Despite these very real uncertainties, the strength of Apple’s brand in the smartphone market is undimmed. Last week, I mentioned how American teenagers love the iPhone more than ever (and can’t wait to upgrade to the iPhone 17 this fall).
More good news: According to Counterpoint Research, Apple claimed the #1 spot in global smartphone sales for Q1 2025 — capturing 19% of the market. This is the first time that Apple has won the first quarter, fueled by the launch of the budget-friendly iPhone 16e. That helped Apple narrowly edge out Samsung (18%) and Xiaomi (14%). Overall, global smartphone sales grew 3% in the quarter — with double-digit increases in Japan, India, and Southeast Asia offsetting flat (or worse) numbers from the U.S., Europe, and China.
Looking ahead, Apple’s future product roadmap also came into clearer focus this week. Bloomberg’s Mark Gurman reported that CEO Tim Cook is “hell bent” on creating augmented reality glasses and beating Meta Platforms to market with them. It would pack the functionality of the bulky (and heavy) Vision Pro headset into sleek, socially acceptable eyewear. Basically, the Holy Grail of spatial computing.
“It’s the only thing [Cook’s] really spending his time on from a product development standpoint,” an unnamed source told Gurman. Current technological limitations mean the final product is still years away — but the AR smart glasses arms race is on.
Closer to market, Apple is also reportedly finalizing a foldable iPhone for release next year. This hybrid device — unfolding to nearly iPad mini size — won’t come cheap (rumors put the price tag at $2,000+) but could serve as both a smartphone and tablet.
And, now, on to the latest news and notes out of Omaha…
Warren Buffett stands head and shoulders above his billionaire peers as America’s most popular tycoon. In a recent Reuters/Ipsos poll, Buffett clinched the top spot among the ten richest Americans with a commanding 52% favorable rating. More impressively, his +22% net favorability score dwarfed the competition. Bill Gates, with a modest +6% net rating, was the only other one to break into positive territory.
In an interview with Fortune to promote her new book, Melinda French Gates revealed that Buffett was among the first to know about her and Bill’s divorce. Not terribly surprising, considering his close friendship with the Gateses and that he (at the time) planned to donate virtually all of his wealth to their foundation. “He had made this enormous investment in the foundation,” she told Fortune, “and so whatever decision he would eventually need to make or not make about that was his. We both felt strongly he was one of the first people we needed to tell.”
Melinda ultimately left the foundation in June 2024 to focus on her own philanthropic efforts. Later that same month, Buffett definitively stated: “The Gates Foundation has no money coming after my death.”
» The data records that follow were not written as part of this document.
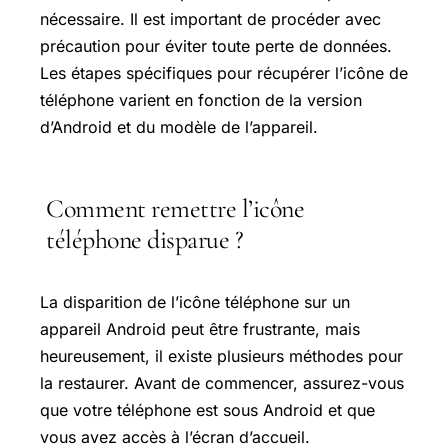
nécessaire. Il est important de procéder avec
précaution pour éviter toute perte de données.
Les étapes spécifiques pour récupérer l’icône de
téléphone varient en fonction de la version
d’Android et du modèle de l’appareil.
Comment remettre l’icône
téléphone disparue ?
La disparition de l’icône téléphone sur un
appareil Android peut être frustrante, mais
heureusement, il existe plusieurs méthodes pour
la restaurer. Avant de commencer, assurez-vous
que votre téléphone est sous Android et que
vous avez accès à l’écran d’accueil.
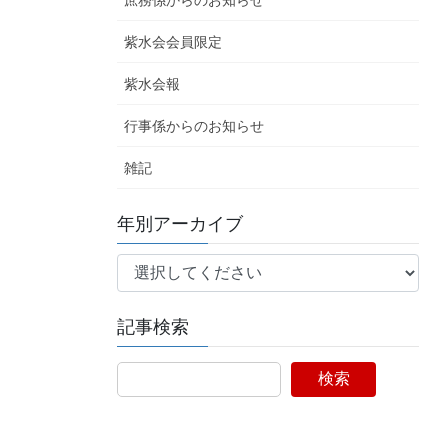
庶務係からのお知らせ
紫水会会員限定
紫水会報
行事係からのお知らせ
雑記
年別アーカイブ
記事検索
検索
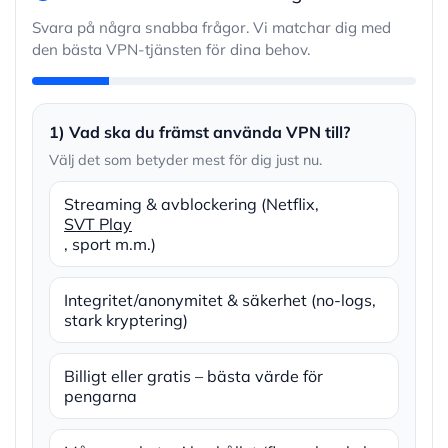
Svara på några snabba frågor. Vi matchar dig med
den bästa VPN-tjänsten för dina behov.
1) Vad ska du främst använda VPN till?
Välj det som betyder mest för dig just nu.
Streaming & avblockering (Netflix,
SVT Play
, sport m.m.)
Integritet/anonymitet & säkerhet (no-logs,
stark kryptering)
Billigt eller gratis – bästa värde för
pengarna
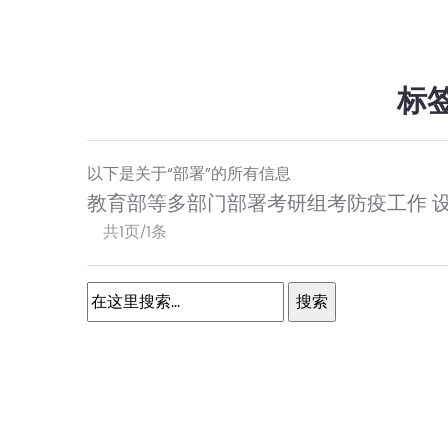
标
以下是关于“部署”的所有信息
教育部等多部门部署考研组考防疫工作 
共1页/1条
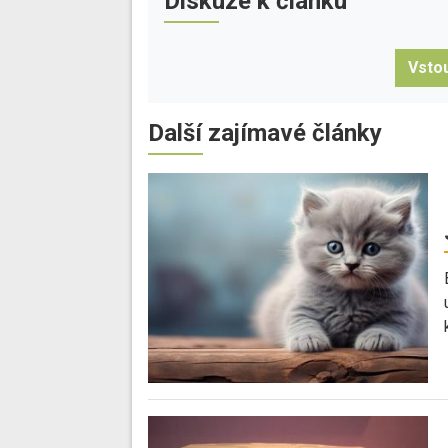
Diskuze k článku
Vstou
Další zajímavé články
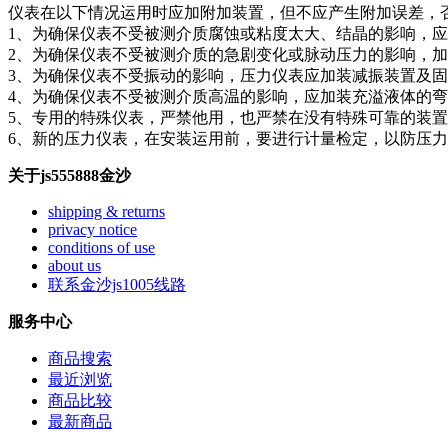
仪表在以下情况运用时应加附加装置，但不应产生附加误差，
1、为确保仪表不受被测介质腐蚀或粘度太大、结晶的影响，
2、为确保仪表不受被测介质的急剧变化或脉动压力的影响，
3、为确保仪表不受振动的影响，压力仪表应加装减振装置及
4、为确保仪表不受被测介质高温的影响，应加装充溢液体的
5、专用的特殊仪表，严禁他用，也严禁在没有特殊可靠的装
6、新的压力仪表，在安装运用前，要进行计量检定，以防压
关于js555888金沙
shipping & returns
privacy notice
conditions of use
about us
联系金沙js1005线路
服务中心
商品搜索
最近浏览
商品比较
最新商品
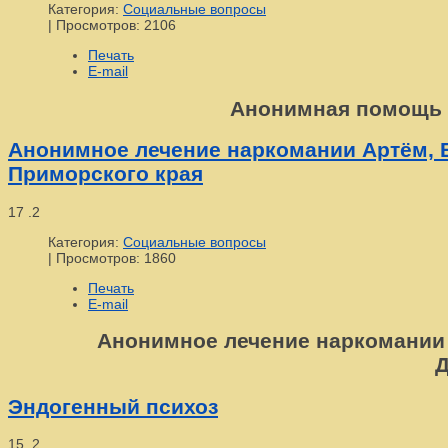
Категория:
Социальные вопросы
|
Просмотров: 2106
Печать
E-mail
Анонимная помощь н
Анонимное лечение наркомании Артём, В
Приморского края
17
.2
Категория:
Социальные вопросы
|
Просмотров: 1860
Печать
E-mail
Анонимное лечение наркомании в 
Д
Эндогенный психоз
15
.2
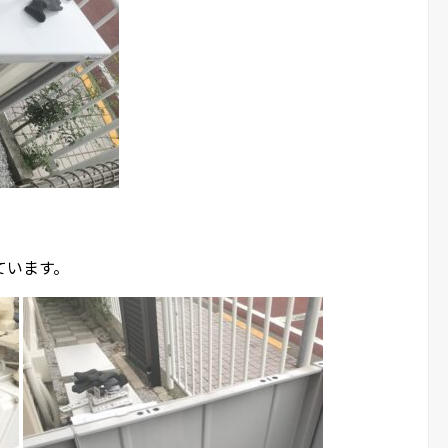
ています。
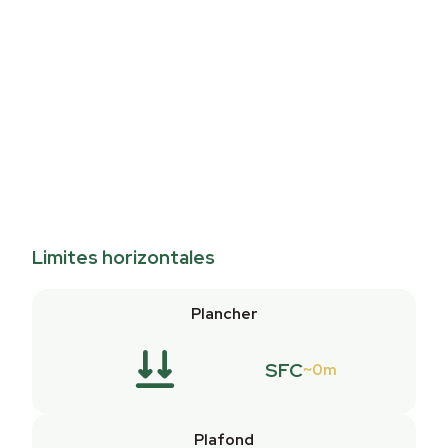
Limites horizontales
Plancher
SFC
0m
Plafond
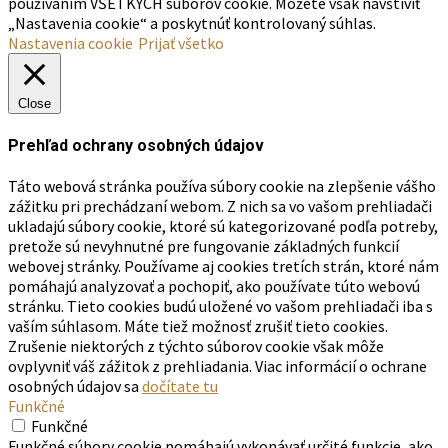
používaním VŠETKÝCH súborov cookie. Môžete však navštíviť
„Nastavenia cookie“ a poskytnúť kontrolovaný súhlas.
Nastavenia cookie
Prijať všetko
Close
Prehľad ochrany osobných údajov
Táto webová stránka používa súbory cookie na zlepšenie vášho
zážitku pri prechádzaní webom. Z nich sa vo vašom prehliadači
ukladajú súbory cookie, ktoré sú kategorizované podľa potreby,
pretože sú nevyhnutné pre fungovanie základných funkcií
webovej stránky. Používame aj cookies tretích strán, ktoré nám
pomáhajú analyzovať a pochopiť, ako používate túto webovú
stránku. Tieto cookies budú uložené vo vašom prehliadači iba s
vaším súhlasom. Máte tiež možnosť zrušiť tieto cookies.
Zrušenie niektorých z týchto súborov cookie však môže
ovplyvniť váš zážitok z prehliadania. Viac informácií o ochrane
osobných údajov sa
dočítate tu
Funkčné
Funkčné
Funkčné súbory cookie pomáhajú vykonávať určité funkcie, ako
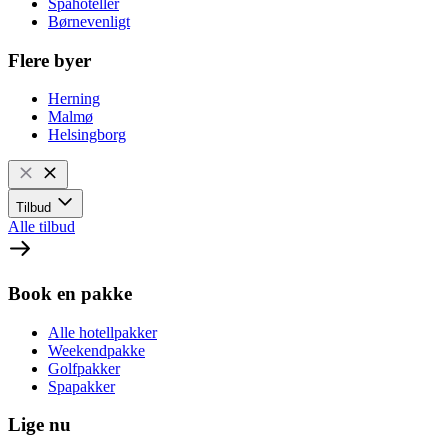
Spahoteller
Børnevenligt
Flere byer
Herning
Malmø
Helsingborg
Tilbud
Alle tilbud
Book en pakke
Alle hotellpakker
Weekendpakke
Golfpakker
Spapakker
Lige nu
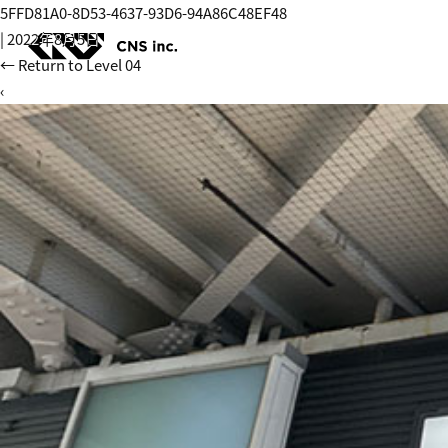
Skip
5FFD81A0-8D53-4637-93D6-94A86C48EF48
to
|
2022年8月5日
the
←
Return to Level 04
content
‹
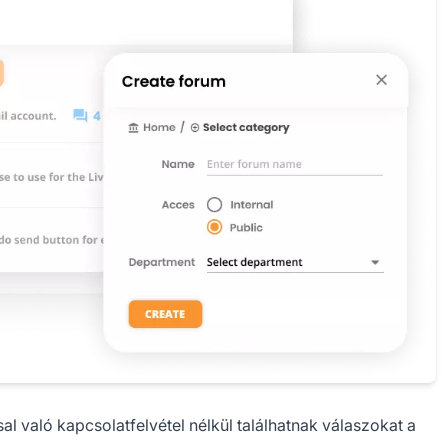
al való kapcsolatfelvétel nélkül találhatnak válaszokat a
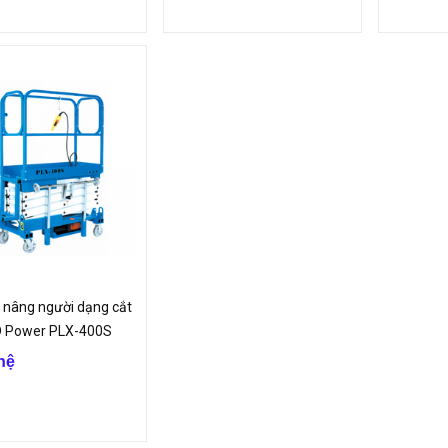
 nâng người dạng cắt
D Power PLX-400S
hệ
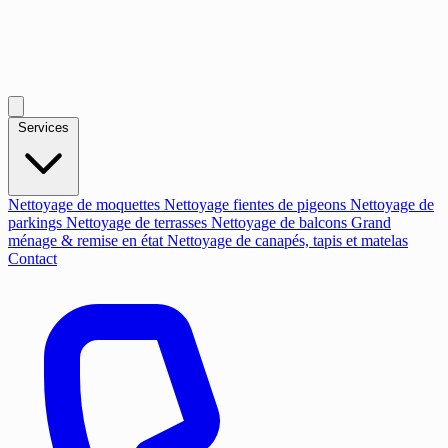
Services
Nettoyage de moquettes
Nettoyage fientes de pigeons
Nettoyage de
parkings
Nettoyage de terrasses
Nettoyage de balcons
Grand
ménage & remise en état
Nettoyage de canapés, tapis et matelas
Contact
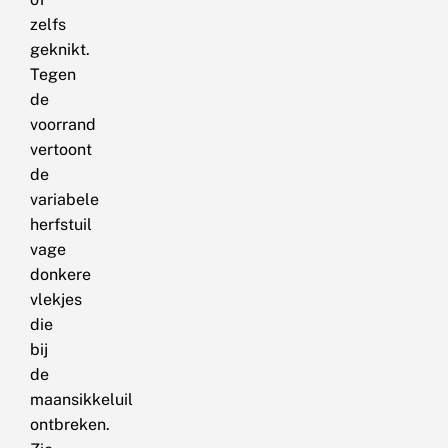
zelfs
geknikt.
Tegen
de
voorrand
vertoont
de
variabele
herfstuil
vage
donkere
vlekjes
die
bij
de
maansikkeluil
ontbreken.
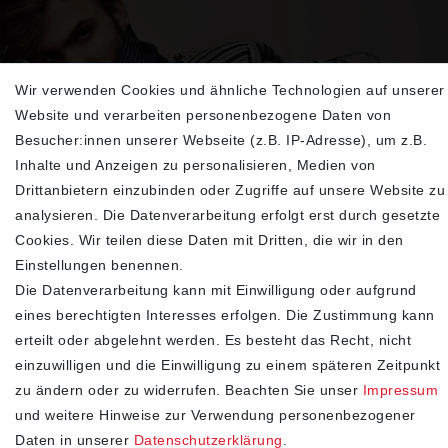
Wir verwenden Cookies und ähnliche Technologien auf unserer
Sehen Sie sich unsere neu eingetroffenen
Website und verarbeiten personenbezogene Daten von
Highlights an
Besucher:innen unserer Webseite (z.B. IP-Adresse), um z.B.
Inhalte und Anzeigen zu personalisieren, Medien von
Drittanbietern einzubinden oder Zugriffe auf unsere Website zu
analysieren. Die Datenverarbeitung erfolgt erst durch gesetzte
Cookies. Wir teilen diese Daten mit Dritten, die wir in den
Einstellungen benennen.
Die Datenverarbeitung kann mit Einwilligung oder aufgrund
eines berechtigten Interesses erfolgen. Die Zustimmung kann
erteilt oder abgelehnt werden. Es besteht das Recht, nicht
einzuwilligen und die Einwilligung zu einem späteren Zeitpunkt
SHOP
zu ändern oder zu widerrufen. Beachten Sie unser
Impressum
Impressum
und weitere Hinweise zur Verwendung personenbezogener
Daten­schutz­erklärung
Daten in unserer
Daten­schutz­erklärung
.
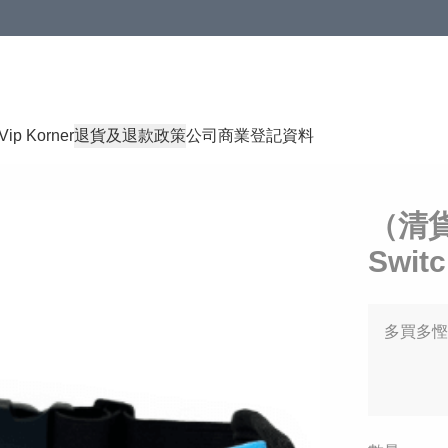
Vip Korner
退貨及退款政策
公司商業登記資料
（清貨
Swit
多買多慳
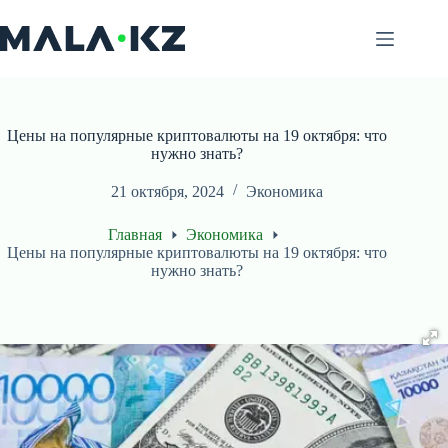
Перейти
к
сути
Цены на популярные криптовалюты на 19 октября: что
нужно знать?
21 октября, 2024
Экономика
Главная
Экономика
Цены на популярные криптовалюты на 19 октября: что
нужно знать?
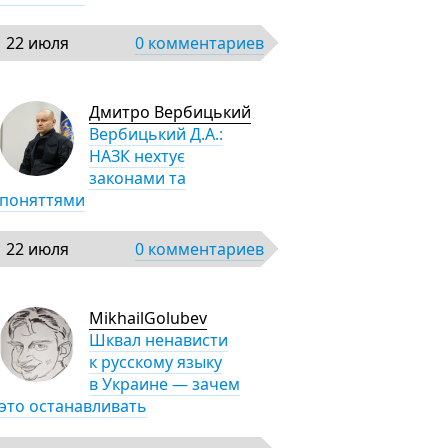
22 июля
0 комментариев
Дмитро Вербицький
Вербицький Д.А.:
НАЗК нехтує
законами та
поняттями
22 июля
0 комментариев
MikhailGolubev
Шквал ненависти
к русскому языку
в Украине — зачем
это останавливать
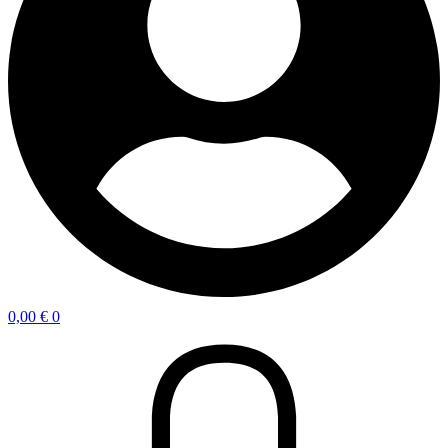
0,00
€
0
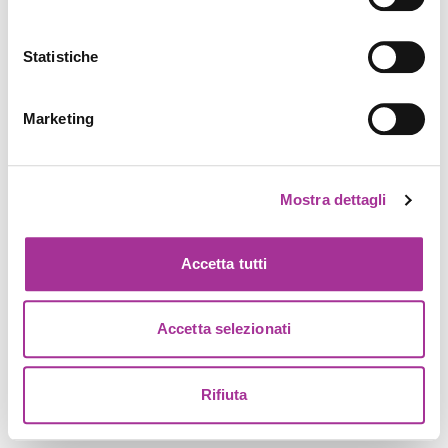
Statistiche
Marketing
Mostra dettagli
Accetta tutti
Accetta selezionati
Rifiuta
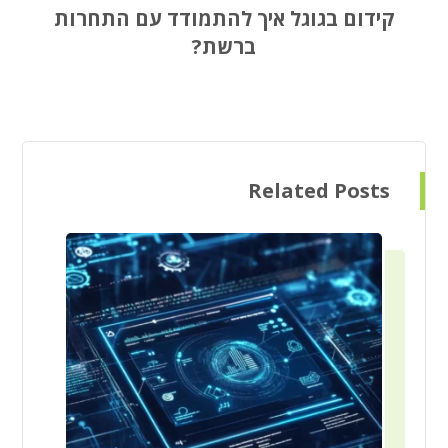
קידום בגוגל איך להתמודד עם התחרות
ברשת?
Related Posts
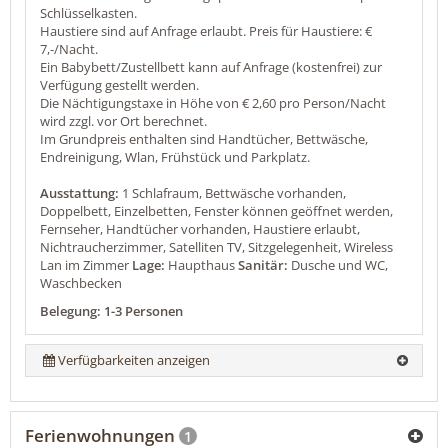
Schlüsselkasten.
Haustiere sind auf Anfrage erlaubt. Preis für Haustiere: €
7,-/Nacht.
Ein Babybett/Zustellbett kann auf Anfrage (kostenfrei) zur
Verfügung gestellt werden.
Die Nächtigungstaxe in Höhe von € 2,60 pro Person/Nacht
wird zzgl. vor Ort berechnet.
Im Grundpreis enthalten sind Handtücher, Bettwäsche,
Endreinigung, Wlan, Frühstück und Parkplatz.
Ausstattung:
1 Schlafraum, Bettwäsche vorhanden,
Doppelbett, Einzelbetten, Fenster können geöffnet werden,
Fernseher, Handtücher vorhanden, Haustiere erlaubt,
Nichtraucherzimmer, Satelliten TV, Sitzgelegenheit, Wireless
Lan im Zimmer
Lage:
Haupthaus
Sanitär:
Dusche und WC,
Waschbecken
Belegung: 1-3 Personen
Verfügbarkeiten anzeigen
Ferienwohnungen
1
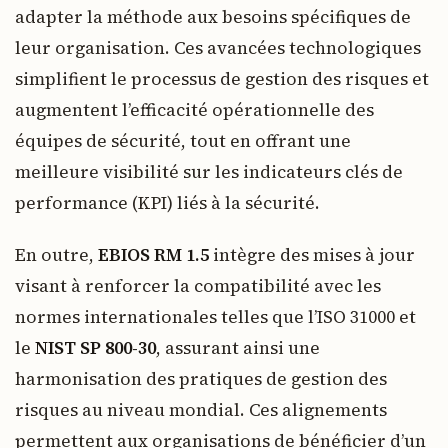
adapter la méthode aux besoins spécifiques de
leur organisation. Ces avancées technologiques
simplifient le processus de gestion des risques et
augmentent l’efficacité opérationnelle des
équipes de sécurité, tout en offrant une
meilleure visibilité sur les indicateurs clés de
performance (KPI) liés à la sécurité.
En outre,
EBIOS RM 1.5
intègre des mises à jour
visant à renforcer la compatibilité avec les
normes internationales telles que l’ISO 31000 et
le
NIST SP 800-30
, assurant ainsi une
harmonisation des pratiques de gestion des
risques au niveau mondial. Ces alignements
permettent aux organisations de bénéficier d’un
NetJets recently suffered a data breach in which hackers stole “limited” information on “a very small number of owners”. Among the pilfered information was an internal memo from November 2024 that detailed client Elon Musk’s in-flight preferences. The leaked document describes Musk as a “nice, laid-back” passenger who prioritizes speed and efficiency above all else — favoring the quickest and most direct routes. A frequent napper during flights, he also prefers the cabin be kept at a chilly 65 degrees. (On that last point, he’s a man after my own heart.)
Keith Corkwell, president of Lubrizol Additives, offered a glimpse into the Berkshire-owned company’s global reach and versatility. “We’ve been international for a long time,” he told Crain’s Cleveland Business, “following the transportation industry around the world. North America is still a primary market for us, but it’s less than half of the business.” In fact, domestic sales account for about one-third of the additives segment’s revenue. (Overall, additives generate roughly two-thirds of Lubrizol’s $6-7 billion of annual revenue.)
Lubrizol’s resilience stems from its vertical integration — producing many of its own additive ingredients to protect itself against supply chain disruptions and trade policies. And, while motor oil remains a key focus, Lubrizol is ready for EVs, too. “On the transportation side,” said Corkwell, “we’re pretty agnostic. If you want to run EVs, we have products for those, too.” Like coatings for the wires inside those vehicles.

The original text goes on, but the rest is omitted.